Vanier Cheetahs ride hard work to the top
Published Sunday, November 4, 2012 7:01PM EST
Last Updated Sunday, November 4, 2012 7:04PM EST
MONTREAL - The Vanier College Cheetahs are proving that diversity can be a great thing on a team, as players from all different backgrounds have combined to form a powerhouse that might duplicate its 2010 National Championship.
The coach says that they all share one quality: an appetite for hard work.
“We have a magic formula. I hesitate to share it with everyone," said Coach Andrew Hertzog. “It is a two-word magic formula. It's called hard work. That's all it is. I'll tell kids when I recruit them, 'if you think there is a magic wand, there isn't. I don't know any short cuts. All I know is hard work.'”
One example of the Cheetah melting pot is found in two francophones from Three Rivers who believe strong English is going to help their career after basketball.
“I didn't choose an English school,” said Cheetah player John Daniel Mathieu. “I chose Vanier. I believe that to do better in the world, it is a plus for me in life.”
Another factor in Vanier College's success is players just want to be around success.
London, Ontario's Kyle Johnston discovered the Cheetahs while watching their national championship run.
“I decided to come because Vanier won the national championship but I also came for the education because I thought the CEGEP program could better prepare me for university,” said Johnston.
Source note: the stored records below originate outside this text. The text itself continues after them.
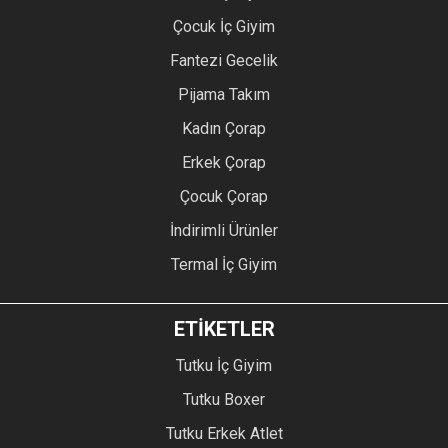
Çocuk İç Giyim
Fantezi Gecelik
Pijama Takım
Kadın Çorap
Erkek Çorap
Çocuk Çorap
İndirimli Ürünler
Termal İç Giyim
ETİKETLER
Tutku İç Giyim
Tutku Boxer
Tutku Erkek Atlet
If the Cheetahs fight for a national championship this year, it will be on the back of Tevonn Walker who is being recruited by American universities.
“They've been calling me recently talking about taking business, there’s a lot of interest from the other side of the border. I like it. It's good,” said Walker.
Coach Hertzog eventually confessed that there might be an element other than hard work helping out the team.
“A big part of our success is we have a certain reputation. We get kids to the next level. The last few years we have gotten players even the ones sitting the end of the bench to the university level and most of them on scholarships,” said Hertzog.